‘Gezi’ simge olunca ‘Oda’lar hedef oldu

MİMAR ve mühendisler için önceki günü ‘kara gün’ kabul etmek gerekiyor.

Haberin Devamı

Karaköy’deki binaları dün ‘matem’ yeri gibiydi; bir yanda birçok meslektaşları gözaltına alınmıştı; bir de iktidardan mesleki anlamda ağır bir darbe yemişlerdi.
Başta Taksim Dayanışması bileşenlerine yönelik gözaltı ve tutuklamaların amacı neydi?
İktidarın anayasaya aykırılık içeren hukuksuz ve ranta dayalı imar planlara karşı durmaları mı?
Mimarlar mesleklerinin bilimsel ve etik değerlerini
göz ardı mı edecekler?
“Hayır” dediler. Hukuk dışı uygulamalara, toplum yararına ve kamusal haklara sahip çıkmak için mücadeleye devam... Oda yöneticileri ve gözaltına alınan tüm arkadaşlarının serbest bırakılmasını istediler. Hele Mimarlar Odası’nın her şeyi sayılan Mücella Yapıcı’nın gözaltına alınmasına şaşırıyorlar. İstanbul’da bu kadar büyük davaları açan, takip eden ve planları iptal ettiren oda emekçisi bir mühendis... 80 metrekarelik evinde flaş disk, imar planları, harddisklere el koymuşlar; acaba içinden ‘rant’ dosyaları mı çıkacak veya odanın yargıya sunacağı belgeler mi? Yapıcı’nın evinde çıksa çıksa, ödenmemiş cep telefonu faturası çıkar. Keşke bu işleri bıraksaydı da, bir imar holdinginde danışman olsaydı... Dün akşam serbest bırakıldı.
Mimarlar Odası’nın koridorlarında neler konuşuluyor?

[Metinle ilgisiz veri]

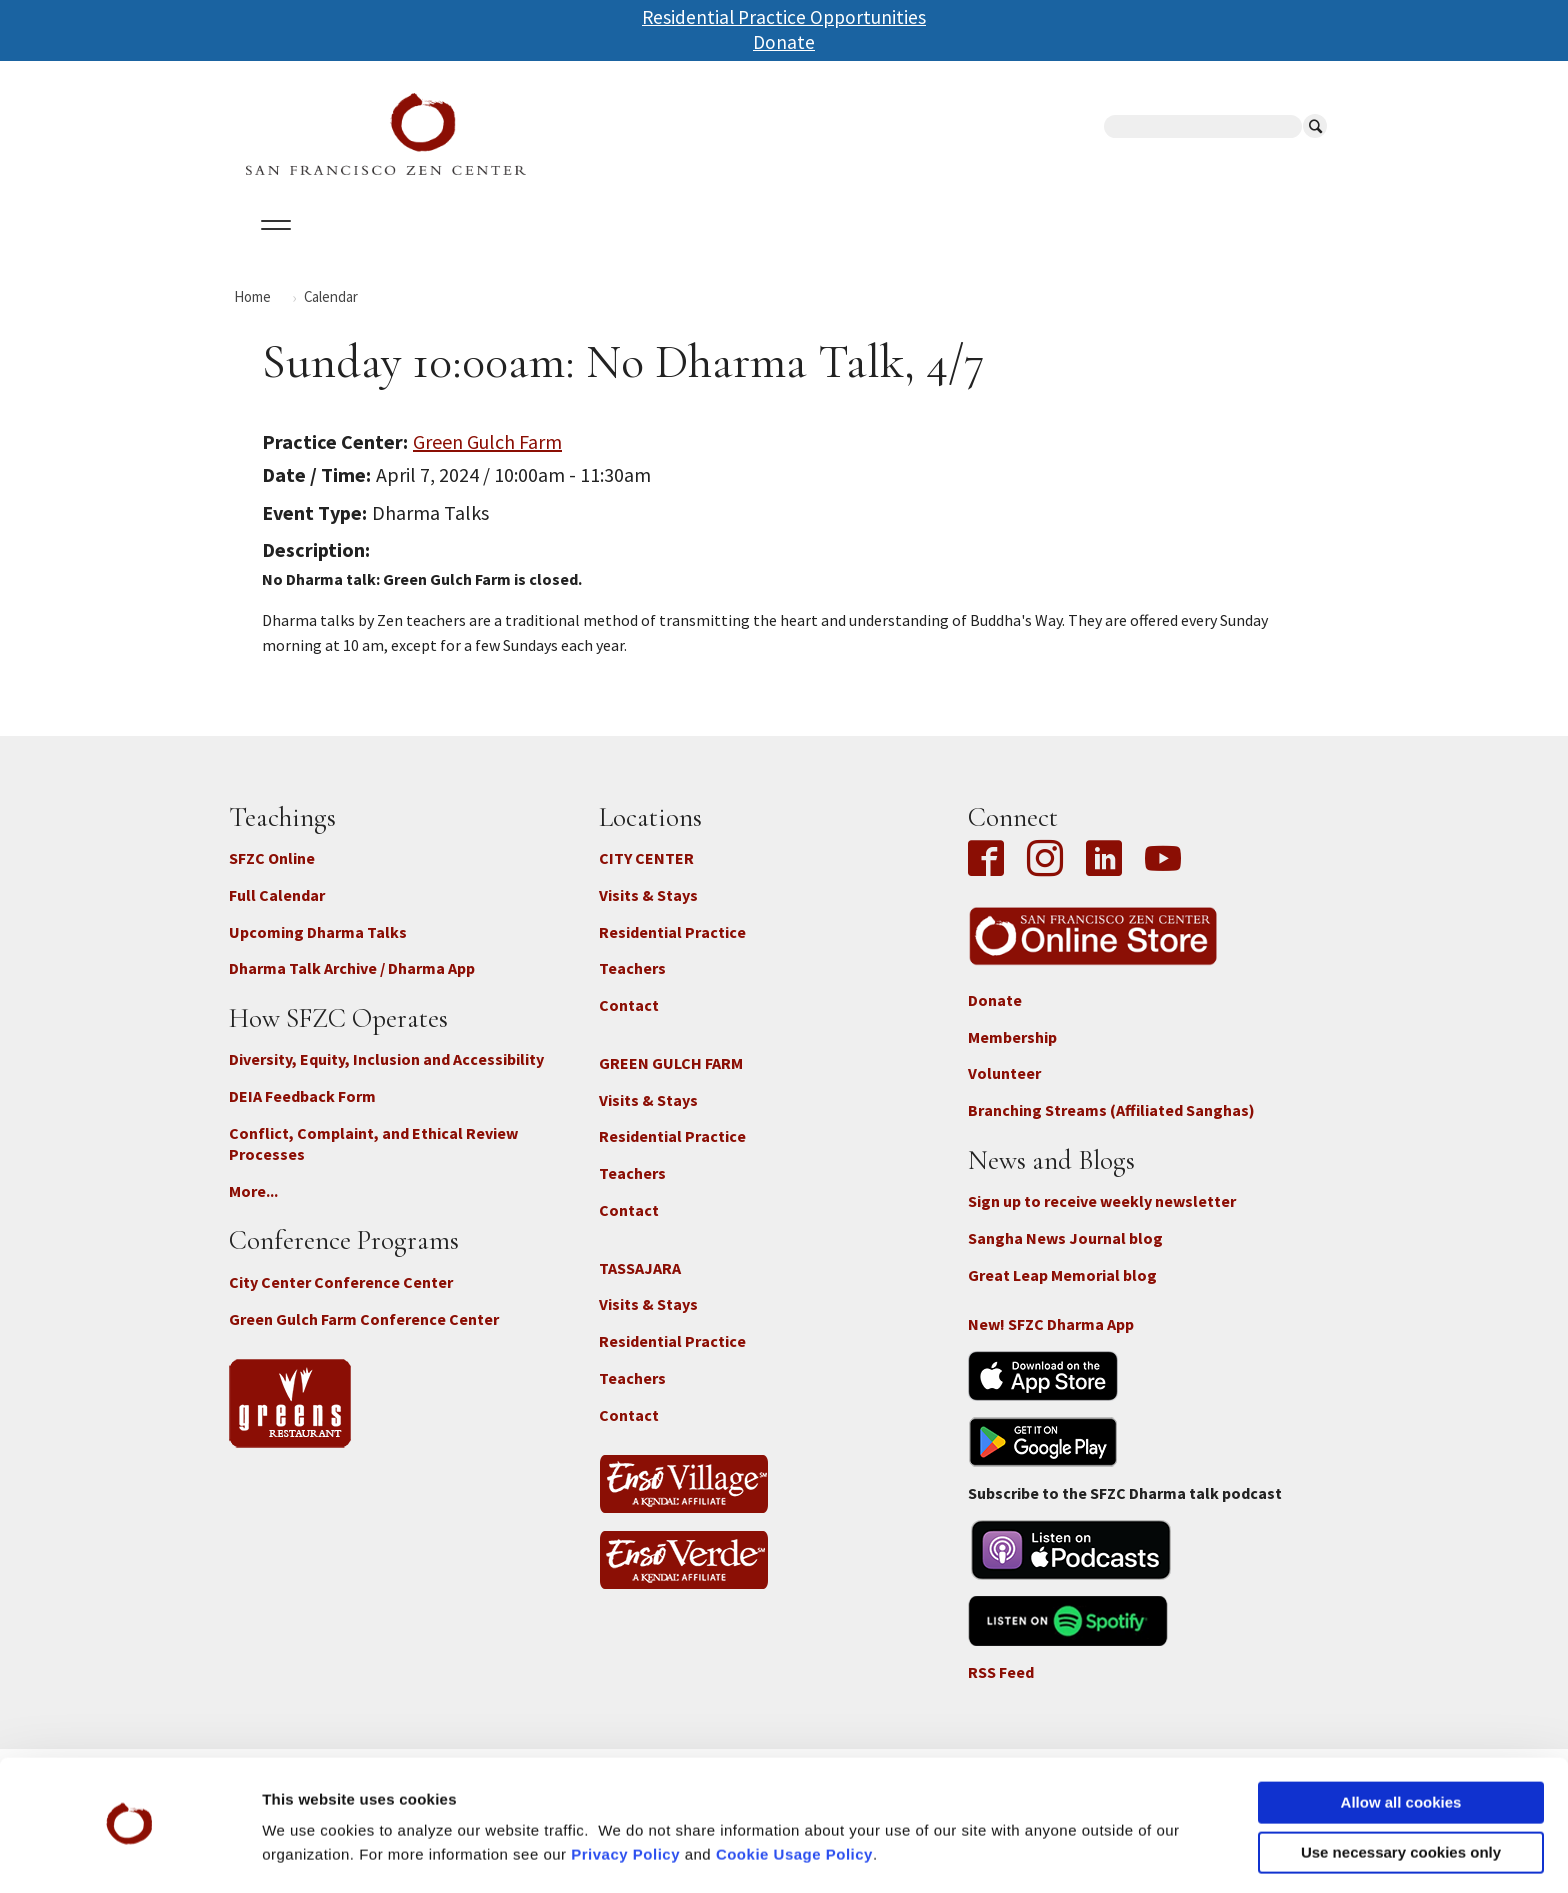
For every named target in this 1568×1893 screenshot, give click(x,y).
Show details (308, 1853)
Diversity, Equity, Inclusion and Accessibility (386, 1077)
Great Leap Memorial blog (1062, 1292)
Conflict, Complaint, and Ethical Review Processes (373, 1161)
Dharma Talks (608, 249)
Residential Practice (672, 949)
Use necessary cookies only (1401, 1795)
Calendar (367, 249)
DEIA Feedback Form (302, 1114)
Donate (784, 42)
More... (253, 1208)
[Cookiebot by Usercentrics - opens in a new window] (129, 1854)
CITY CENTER (646, 876)
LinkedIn (1104, 878)
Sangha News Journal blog (1065, 1256)
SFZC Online (742, 249)
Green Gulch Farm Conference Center (364, 1336)
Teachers (632, 986)
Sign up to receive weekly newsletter (1102, 1219)
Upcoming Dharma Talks (318, 949)
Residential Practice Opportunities (784, 17)
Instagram (1045, 878)
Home (252, 313)
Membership (1012, 1054)
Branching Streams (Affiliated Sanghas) (1111, 1128)
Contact (629, 1023)
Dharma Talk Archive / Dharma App (352, 986)
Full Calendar (277, 912)
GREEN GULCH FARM (671, 1080)
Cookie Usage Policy (794, 1798)
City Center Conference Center (341, 1299)
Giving (846, 249)
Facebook (991, 878)
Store (1004, 249)
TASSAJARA (640, 1285)
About (271, 249)
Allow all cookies (1401, 1746)
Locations (479, 249)
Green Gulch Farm (487, 458)
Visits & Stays (648, 912)
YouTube (1163, 878)
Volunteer (1004, 1091)
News (925, 249)
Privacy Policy (625, 1798)
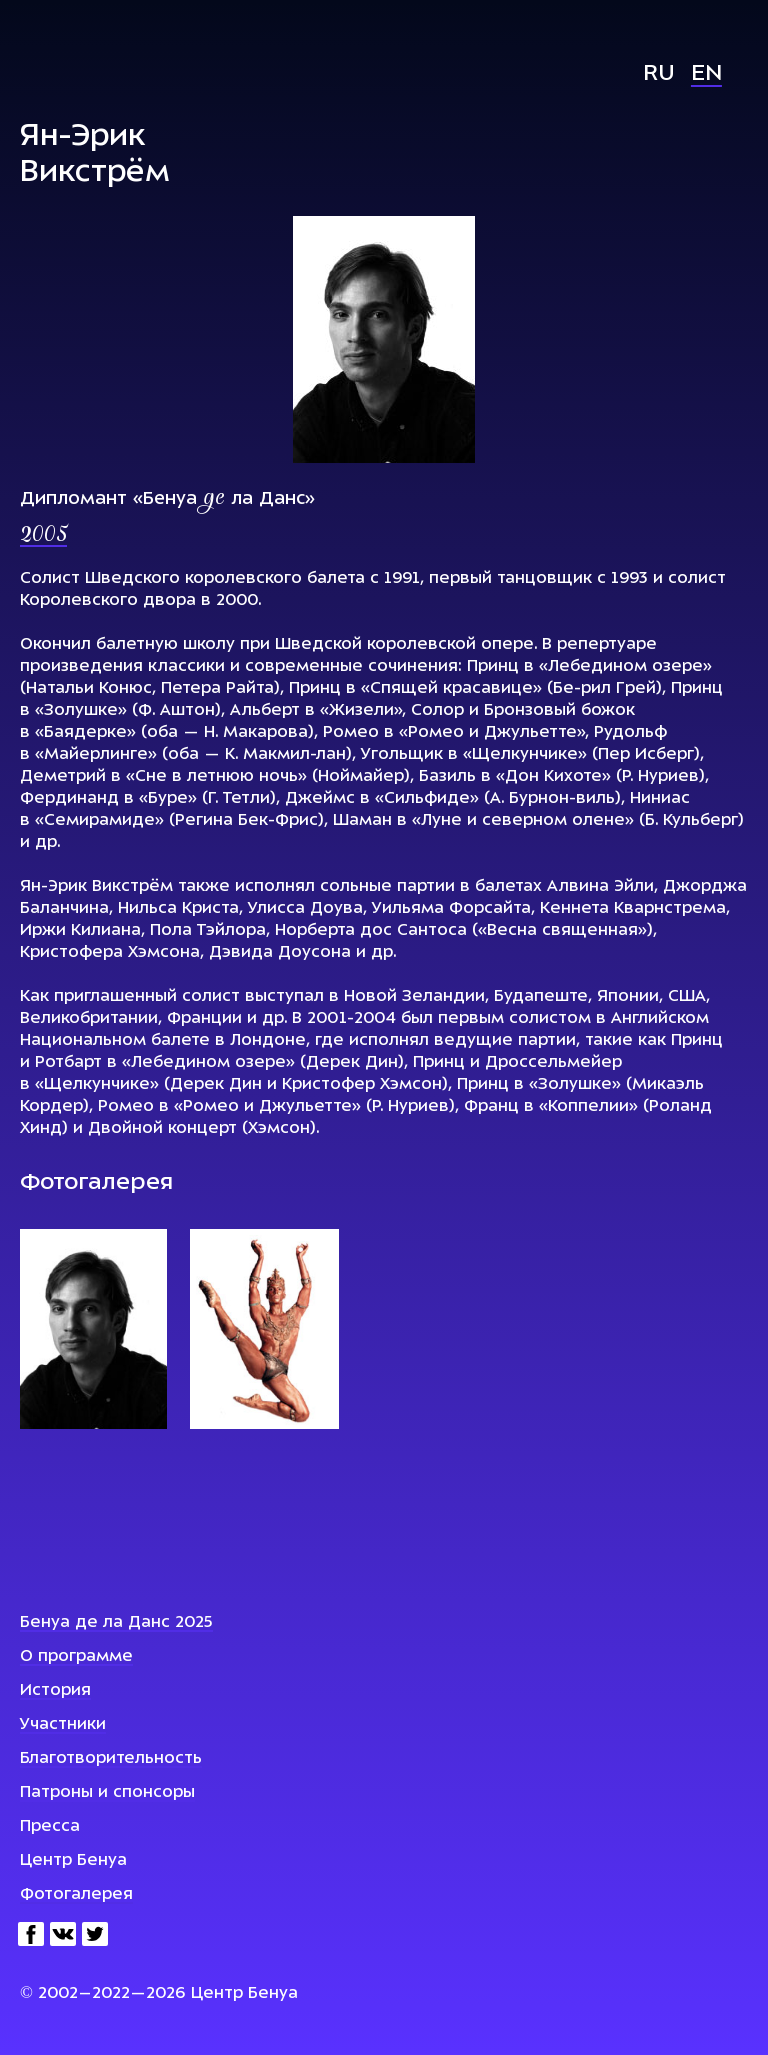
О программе (76, 1657)
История (55, 1691)
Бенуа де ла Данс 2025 (116, 1623)
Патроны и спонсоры (107, 1793)
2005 (43, 536)
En (706, 74)
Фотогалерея (76, 1895)
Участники (63, 1725)
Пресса (50, 1827)
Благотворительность (111, 1759)
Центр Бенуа (73, 1861)
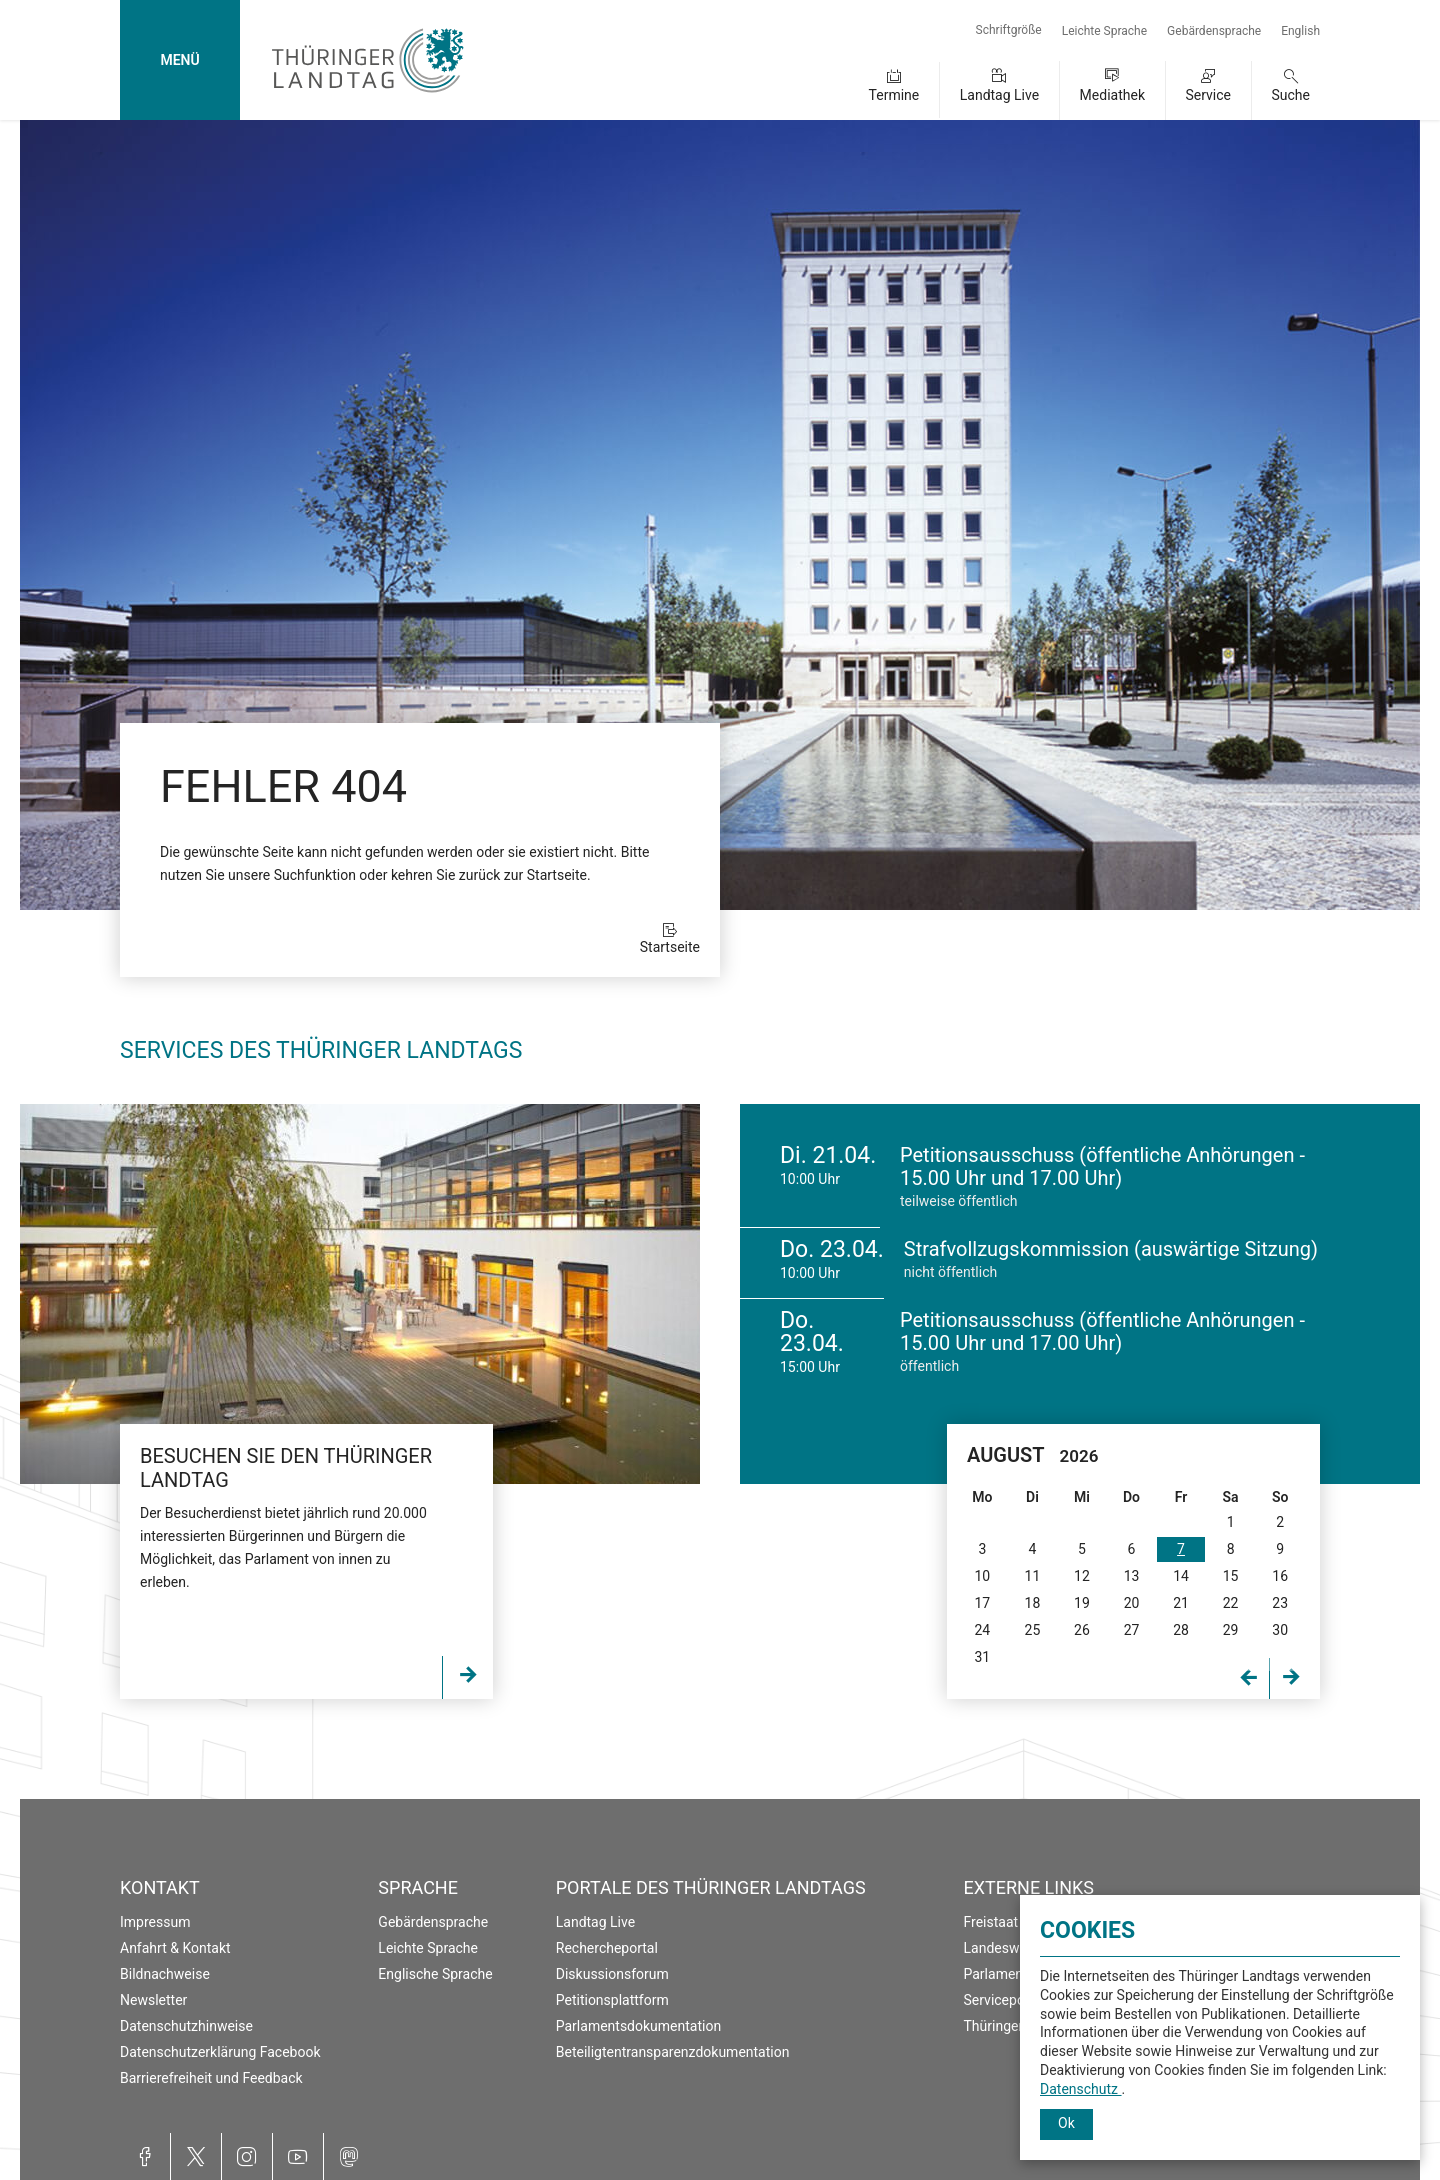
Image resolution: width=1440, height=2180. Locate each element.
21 (1181, 1603)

Gezi eylemlerinden ‘sahte’ mimar-mühendislere (Bunlarla ilgili soruşturmayı kim kapattı?),
oradan hükümetin ve belediyenin kararlarıyla çıkan yatırımlarla ilgili proje öyküleri!...
İstanbul’daki tutuklamalar ve Meclis’ten son anda verilen önergede ‘haksız
ve mantıksız’
hükümlere dayalı ‘cezalar’...

TÜRKİYE REZİL EDİLİYOR


TMMOB Mimarlar Odası Başkanı Eyüp Muhçu “Biz mücadeleyi bırakmayız ama dışarıda her iki olay duyulduğunda Türkiye’nin rezil edilmesine üzülürüm” diyor. Bir mühendis bir fotoğraf gösteriyor telefonundan; “Ayık kafa ile çekilmiyorsun AKP” diyor... ‘Antikapitalist Müslüman’ grubu lideri İhsan Eliaçık’ın, Başbakan’a karşı ağır ifadeleri nasıl korkusuzca söylediği tartışma konusu oluyor. Bazıları da Eliaçık’ı dinlemek üzere Beyoğlu’ndaki iftara gideceklerini söylüyor dün akşam için...
Biraz sonra eski milletvekili ve CHP Parti Meclisi üyesi Çetin Soysal geliyor, geçmiş olsun diye... CHP’nin 17 maddelik anayasa önerilerini Güneydoğu’da anlatan ‘CHP’nin akil’ adamlarının turuna katılmış...
Sohbette 3. köprü, 3. havaalanı, Kanal İstanbul, Haliç Köprüsü, Haliç’teki yeni rant projeleri, Kasımpaşaspor’a tanınan inanılmaz imtiyazlar, Galataport, Haydarpaşa Garı... AOÇ, HES’ler... Ve daha niceleri...
Soysal “Bu projeler, artık Büyükşehir Meclisi baypas edilerek yapılıyor. Her şeyi Çevre ve Şehircilik Bakanlığı’ndan geçirmeye başladılar. Mühendislerin rapor yazmaları, bilirkişilik yapmaları istenmiyor. Bir bakanın (Erdoğan Bayraktar) parsel bazında plan yapması dünyada görülmüş şey değildir... “Tüm kamu alanları yok ediliyor. Ankara’nın bu kadar müdahalesi olmamalı, hani yerel yönetimler. ‘İmar Diktatörlüğü’ kuruluyor” diyor.
Eyüp Muhçu, “Bu yasalar çıkarılırken, hiçbir yerel yönetim başkanı veya partisi, haklarının gasp edildiği halde itiraz etmedi... CHP, MHP ve BDP’ten o kadar başkan tutuklandı; kimse hakkını aramadı. Büyükşehir Yasası, Afet Yasası ve Kentsel Dönüşüm yasaları, ‘torba’ yasalar çıktı, KHK çıktı, ne yaptılar... Bir kişi ağladı mı, bağırdı mı?”
İktidar, projelerin yasadışı da ranta dayalı da olsa bu projelerin ‘hizaya’ sokulmasını, engellenmesini istemiyor.
Evet bu gözaltılar ve Oda’ların yetkilerinin budanmasının esas sebebi halkın isyanıdır... Taksim Gezi simge oldu. Halka gaz ve şiddet uygulanmasının arkasında bunlar da yatmaktadır.

Haberin Devamı

Fetvayı AKP verdi

BU yazdıklarımızın özeti şudur:
“İstanbul’un katli vaciptir. TBMM’de gece yarısı bir torba yasa ile AKP’nin oylarıyla bu kentin yağmalanması için son fetva verilmiştir.
Mühendis ve mimarlar, bunların bağlı oldukları odalar sonra kente dönük yağmacılık ve kent
suçlarına müdahil olamayacak şekilde pasifize edilmiştir.” 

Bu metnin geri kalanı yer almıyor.